Surprisingly, overcast days can also help make for better photos as long as the sky is not part of the image. Clouds act like the softbox used by professional photographers. They soften harsh shadows and cast a more even light over subjects. This is good for portraits and product shots made outside.

Photographing inside? Make sure you have enough light from windows or overhead light. Smartphones struggle with dim lighting. Their small sensors create digital noise that makes the resulting images look grainy or blurry. If the light is low, add some of your own. This could be as simple as bringing a floor lamp close to the object you’re photographing or using a handheld LED utility light to fill in the shadows. Take a lot of shots and experiment to find the best results with your lighting.

Be Aware of Composition

Nothing like a telephone pole coming out of someone’s head or a random object in the photo to ruin an otherwise good photograph. Sure, some of us know how to use Photoshop, but why spend an hour retouching a photo that could easily have been great by just looking at the composition in the view-screen before snapping the shutter. 

Photographing your business? Do it when there are not a bunch of cars parked in front and pick up any trash or clutter that might show in the shot. Move around until you find the best angle and distance that avoids power lines or other distracting background objects.

Photographers often talk about the rule of thirds. This refers to putting your subject or the horizon line one-third of the way left or right or up or down in the frame. It is a good rule to follow for better compositions, but sometimes it needs to be broken depending on your subject. An important subject might look better right in the center of the shot.

Also consider how or where the image is going to be used. Any images to be used on the CVB website or with most social media need to be in a landscape (horizontal) composition. Some social media sites, such as Instagram and TikTok, work best with portrait (vertical) images. If you think the image might be used in multiple ways take both portrait and landscape versions.

Think ahead. Do you plan to add text to the image with a logo or title? If so, leave a space with some sky, a blank wall or another area free of detail where that text could go without covering your subject.

Consider Quality

An image that looks good on a social media post might not work in a printed ad. A 100 pixels per inch (ppi) image is fine for a screen, but print versions do best at closer to 300 pixels per inch. What’s a pixel? A picture element, or more precisely the little squares of color and tone that make up a digital photo. With more pixels in the image, more detail is possible. So assume we plan to use a photo in a print ad that will measure 5 x 7 inches. Using the 300 ppi guide for print resolution the image should measure 1,500 x 2,100 pixels (300 x 5 by 300 x 7). Sorry, but I never promised that there wouldn’t be any math involved! For web use at a similar size, that same image would only need to be 500 x 700 pixels. If in doubt, bigger is always better. A high-quality image can easily be reduced in size, but a low-resolution version will only get worse when it is enlarged.

Consider Quantity

Have you ever watched a professional photographer work?
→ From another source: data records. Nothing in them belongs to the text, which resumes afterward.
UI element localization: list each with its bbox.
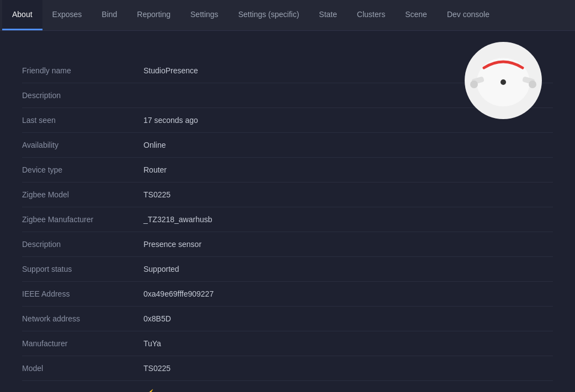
power-icon: ⚡ <box>143 389 156 392</box>
main-content: Friendly nameStudioPresenceDescriptionLa… <box>0 31 575 392</box>
row-value: Online <box>143 133 553 158</box>
table-row: AvailabilityOnline <box>22 133 553 158</box>
table-row: DescriptionPresence sensor <box>22 232 553 257</box>
row-label: Manufacturer <box>22 331 143 356</box>
row-value: 0xa49e69fffe909227 <box>143 282 553 307</box>
row-value: 0x8B5D <box>143 307 553 331</box>
row-value: _TZ3218_awarhusb <box>143 207 553 232</box>
row-label: Support status <box>22 257 143 282</box>
table-row: Zigbee Manufacturer_TZ3218_awarhusb <box>22 207 553 232</box>
row-label: Network address <box>22 307 143 331</box>
row-value[interactable]: TS0225 <box>143 356 553 381</box>
nav-item-scene[interactable]: Scene <box>395 0 437 30</box>
device-image <box>465 42 542 119</box>
table-row: ModelTS0225 <box>22 356 553 381</box>
nav-item-bind[interactable]: Bind <box>92 0 127 30</box>
table-row: Power⚡ <box>22 381 553 393</box>
row-label: Friendly name <box>22 58 143 83</box>
row-value: Supported <box>143 257 553 282</box>
row-label: Power <box>22 381 143 393</box>
row-value: Router <box>143 158 553 182</box>
row-value: TS0225 <box>143 182 553 207</box>
nav-item-settings--specific-[interactable]: Settings (specific) <box>228 0 309 30</box>
row-label: IEEE Address <box>22 282 143 307</box>
table-row: Network address0x8B5D <box>22 307 553 331</box>
table-row: Device typeRouter <box>22 158 553 182</box>
nav-item-reporting[interactable]: Reporting <box>127 0 180 30</box>
table-row: ManufacturerTuYa <box>22 331 553 356</box>
nav-item-clusters[interactable]: Clusters <box>347 0 395 30</box>
row-label: Description <box>22 83 143 108</box>
table-row: Last seen17 seconds ago <box>22 108 553 133</box>
row-value: ⚡ <box>143 381 553 393</box>
row-label: Model <box>22 356 143 381</box>
nav-item-about[interactable]: About <box>2 0 42 30</box>
nav-item-exposes[interactable]: Exposes <box>42 0 92 30</box>
row-label: Last seen <box>22 108 143 133</box>
table-row: Support statusSupported <box>22 257 553 282</box>
table-row: IEEE Address0xa49e69fffe909227 <box>22 282 553 307</box>
row-label: Device type <box>22 158 143 182</box>
row-value[interactable]: TuYa <box>143 331 553 356</box>
row-value: Presence sensor <box>143 232 553 257</box>
svg-point-5 <box>529 80 536 88</box>
table-row: Zigbee ModelTS0225 <box>22 182 553 207</box>
svg-point-1 <box>501 79 506 85</box>
navigation-bar: AboutExposesBindReportingSettingsSetting… <box>0 0 575 31</box>
row-label: Description <box>22 232 143 257</box>
nav-item-state[interactable]: State <box>309 0 347 30</box>
nav-item-settings[interactable]: Settings <box>180 0 228 30</box>
row-label: Zigbee Model <box>22 182 143 207</box>
row-label: Zigbee Manufacturer <box>22 207 143 232</box>
svg-point-4 <box>470 80 478 88</box>
nav-item-dev-console[interactable]: Dev console <box>437 0 499 30</box>
device-info-table: Friendly nameStudioPresenceDescriptionLa… <box>22 58 553 392</box>
row-label: Availability <box>22 133 143 158</box>
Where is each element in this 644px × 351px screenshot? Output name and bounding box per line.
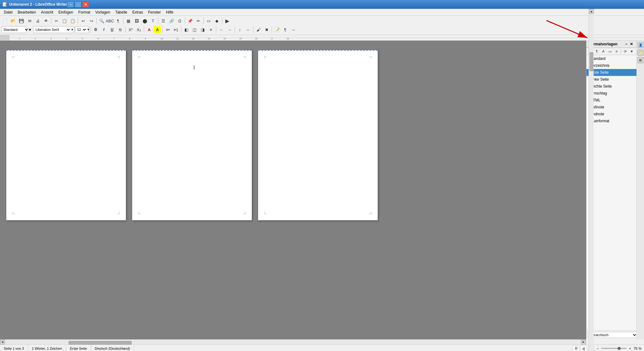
font-size-dropdown[interactable]: 89101112141618202428364872 ▼ (75, 26, 89, 33)
zoom-out-icon[interactable]: − (596, 347, 600, 350)
horizontal-scrollbar[interactable]: ◄ ► (0, 339, 586, 344)
underline-button[interactable]: U (108, 26, 116, 33)
hscroll-track[interactable] (5, 340, 581, 344)
email-button[interactable]: ✉ (26, 17, 33, 24)
bullets-button[interactable]: ≡• (164, 26, 172, 33)
special-char-button[interactable]: Ω (176, 17, 184, 24)
sidebar-tb-refresh[interactable]: ⟳ (622, 49, 628, 54)
sidebar-close-button[interactable]: ✕ (629, 42, 634, 46)
copy-button[interactable]: 📋 (61, 17, 68, 24)
style-arrow-button[interactable]: ▼ (27, 26, 33, 33)
bookmark-button[interactable]: 📌 (186, 17, 194, 24)
image-button[interactable]: 🖼 (133, 17, 140, 24)
menu-item-datei[interactable]: Datei (1, 9, 15, 15)
shapes-button[interactable]: ◆ (213, 17, 221, 24)
menu-item-extras[interactable]: Extras (130, 9, 145, 15)
zoom-slider[interactable] (601, 346, 626, 351)
right-icon-1[interactable]: 👤 (637, 42, 644, 48)
page-2[interactable]: | (132, 50, 252, 220)
zoom-in-icon[interactable]: + (628, 347, 632, 350)
list-button[interactable]: ☰ (160, 17, 167, 24)
zoom-track[interactable] (601, 348, 626, 349)
align-right-button[interactable]: ◨ (199, 26, 206, 33)
sidebar-min-button[interactable]: − (624, 42, 628, 46)
sidebar-item-9[interactable]: Querformat (586, 118, 636, 124)
sidebar-item-7[interactable]: Fußnote (586, 104, 636, 111)
menu-item-fenster[interactable]: Fenster (145, 9, 163, 15)
menu-item-einfügen[interactable]: Einfügen (56, 9, 76, 15)
superscript-button[interactable]: X² (127, 26, 134, 33)
minimize-button[interactable]: – (67, 1, 74, 8)
find-button[interactable]: 🔍 (98, 17, 105, 24)
redo-button[interactable]: ↪ (88, 17, 95, 24)
font-name-select[interactable]: Liberation SerifArialTimes New RomanCour… (34, 26, 71, 33)
bold-button[interactable]: B (92, 26, 99, 33)
hscroll-left-button[interactable]: ◄ (0, 340, 5, 345)
indent-more-button[interactable]: → (226, 26, 233, 33)
paragraph-style-select[interactable]: StandardÜberschrift 1Überschrift 2Übersc… (2, 26, 29, 33)
print-button[interactable]: 🖨 (34, 17, 42, 24)
paragraph-style-dropdown[interactable]: StandardÜberschrift 1Überschrift 2Übersc… (1, 26, 26, 33)
navigator-button[interactable]: ▶ (223, 17, 231, 24)
numbering-button[interactable]: ≡1 (172, 26, 180, 33)
paste-button[interactable]: 📋 (69, 17, 76, 24)
draw-button[interactable]: ✏ (195, 17, 202, 24)
subscript-button[interactable]: X₂ (135, 26, 143, 33)
menu-item-hilfe[interactable]: Hilfe (163, 9, 176, 15)
align-center-button[interactable]: ◫ (191, 26, 198, 33)
sidebar-hierarchy-select[interactable]: HierarchischAlle VorlagenAngewandte Vorl… (588, 332, 637, 338)
clear-format-button[interactable]: ✖ (263, 26, 270, 33)
sidebar-item-5[interactable]: Umschlag (586, 90, 636, 97)
highlight-color-button[interactable]: A (154, 26, 161, 33)
highlight-button[interactable]: ▭ (205, 17, 212, 24)
sidebar-item-0[interactable]: Standard (586, 55, 636, 62)
menu-item-vorlagen[interactable]: Vorlagen (93, 9, 113, 15)
align-left-button[interactable]: ◧ (183, 26, 190, 33)
link-button[interactable]: 🔗 (168, 17, 175, 24)
hscroll-right-button[interactable]: ► (581, 340, 586, 345)
sidebar-tb-2[interactable]: ¶ (594, 49, 600, 54)
font-size-select[interactable]: 89101112141618202428364872 (75, 26, 87, 33)
spellcheck-button[interactable]: ABC (106, 17, 114, 24)
sidebar-item-2[interactable]: Erste Seite (586, 69, 636, 76)
sidebar-item-8[interactable]: Endnote (586, 111, 636, 118)
textbox-button[interactable]: T (149, 17, 157, 24)
table-button[interactable]: ▦ (125, 17, 132, 24)
sidebar-item-1[interactable]: Verzeichnis (586, 62, 636, 69)
sidebar-tb-4[interactable]: ▭ (607, 49, 613, 54)
font-name-dropdown[interactable]: Liberation SerifArialTimes New RomanCour… (33, 26, 74, 33)
status-icon-2[interactable]: 🖨 (580, 346, 587, 351)
preview-button[interactable]: 👁 (42, 17, 50, 24)
sidebar-item-6[interactable]: HTML (586, 97, 636, 104)
sidebar-tb-dropdown[interactable]: ▼ (629, 49, 635, 54)
undo-button[interactable]: ↩ (79, 17, 87, 24)
circle-button[interactable]: ⬤ (141, 17, 149, 24)
save-button[interactable]: 💾 (18, 17, 25, 24)
menu-item-ansicht[interactable]: Ansicht (38, 9, 56, 15)
close-button[interactable]: ✕ (82, 1, 89, 8)
line-spacing-button[interactable]: ↕ (236, 26, 244, 33)
track-changes-button[interactable]: 📝 (273, 26, 281, 33)
menu-item-format[interactable]: Format (76, 9, 93, 15)
menu-item-bearbeiten[interactable]: Bearbeiten (15, 9, 38, 15)
hscroll-thumb[interactable] (69, 341, 132, 345)
font-color-button[interactable]: A (145, 26, 153, 33)
sidebar-item-3[interactable]: Linke Seite (586, 76, 636, 83)
document-canvas[interactable]: | ▲ ▼ (0, 41, 586, 339)
right-icon-2[interactable]: 📁 (637, 49, 644, 56)
format-marks-button[interactable]: ¶ (114, 17, 122, 24)
open-button[interactable]: 📂 (9, 17, 17, 24)
insert-mode-button[interactable]: ↔ (290, 26, 297, 33)
toggle-marks-button[interactable]: ¶ (281, 26, 289, 33)
right-icon-3[interactable]: ⚙ (637, 57, 644, 63)
sidebar-item-4[interactable]: Rechte Seite (586, 83, 636, 90)
strikethrough-button[interactable]: S (116, 26, 124, 33)
character-spacing-button[interactable]: ↔ (244, 26, 252, 33)
sidebar-tb-5[interactable]: ≡ (613, 49, 620, 54)
format-paintbrush[interactable]: 🖌 (255, 26, 262, 33)
cut-button[interactable]: ✂ (53, 17, 60, 24)
sidebar-tb-3[interactable]: A (600, 49, 607, 54)
menu-item-tabelle[interactable]: Tabelle (113, 9, 130, 15)
italic-button[interactable]: I (100, 26, 108, 33)
new-button[interactable]: 📄 (1, 17, 9, 24)
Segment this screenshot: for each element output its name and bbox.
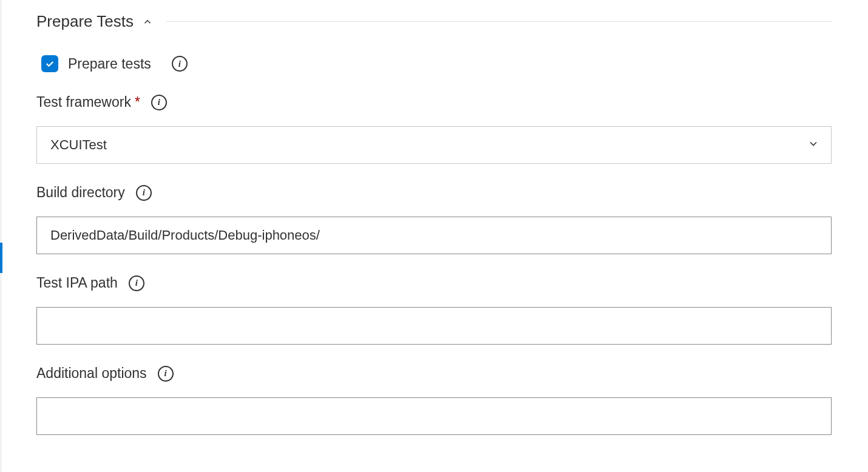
section-divider xyxy=(166,21,832,22)
info-icon[interactable]: i xyxy=(136,185,152,201)
additional-options-label: Additional options xyxy=(36,365,147,382)
prepare-tests-checkbox[interactable] xyxy=(41,55,58,72)
section-title: Prepare Tests xyxy=(36,12,134,31)
prepare-tests-checkbox-row: Prepare tests i xyxy=(41,55,832,72)
additional-options-input[interactable] xyxy=(36,397,832,435)
left-border xyxy=(0,0,2,472)
test-framework-group: Test framework * i XCUITest xyxy=(36,94,832,164)
required-asterisk: * xyxy=(135,94,140,110)
info-icon[interactable]: i xyxy=(151,95,167,110)
left-border-accent xyxy=(0,243,2,273)
prepare-tests-section: Prepare Tests Prepare tests i Test frame… xyxy=(0,0,868,472)
additional-options-label-row: Additional options i xyxy=(36,365,832,382)
info-icon[interactable]: i xyxy=(172,56,188,72)
test-ipa-path-label: Test IPA path xyxy=(36,275,118,291)
section-header[interactable]: Prepare Tests xyxy=(36,12,832,31)
test-framework-label-row: Test framework * i xyxy=(36,94,832,110)
test-ipa-path-group: Test IPA path i xyxy=(36,275,832,345)
additional-options-group: Additional options i xyxy=(36,365,832,435)
build-directory-group: Build directory i xyxy=(36,184,832,254)
prepare-tests-checkbox-label: Prepare tests xyxy=(68,56,151,72)
build-directory-input[interactable] xyxy=(36,217,832,254)
test-framework-value: XCUITest xyxy=(50,137,107,153)
build-directory-label: Build directory xyxy=(36,184,125,201)
info-icon[interactable]: i xyxy=(129,275,144,291)
test-framework-select[interactable]: XCUITest xyxy=(36,126,832,164)
chevron-up-icon xyxy=(141,15,154,29)
info-icon[interactable]: i xyxy=(158,366,174,382)
test-framework-select-wrapper: XCUITest xyxy=(36,126,832,164)
test-ipa-path-label-row: Test IPA path i xyxy=(36,275,832,291)
test-ipa-path-input[interactable] xyxy=(36,307,832,345)
test-framework-label: Test framework xyxy=(36,94,131,110)
build-directory-label-row: Build directory i xyxy=(36,184,832,201)
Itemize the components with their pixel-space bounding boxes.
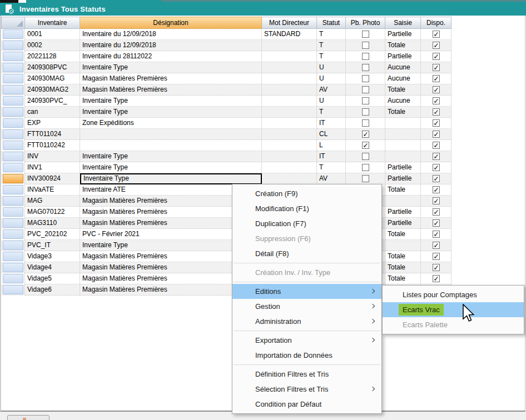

They take a lot of shots! Out of hundreds of images, you will only see their best, well exposed, nicely composed and in-focus results. Digital images don’t cost anything, so shoot like a pro. Move around, check focus, adjust lighting, wait for the clouds or the parked car to clear and move your subject to different backgrounds while you continue to click the shutter. You are much more likely to find a keeper if you have a lot of options to choose from.

Now get out there and start shooting. I look forward to seeing the results!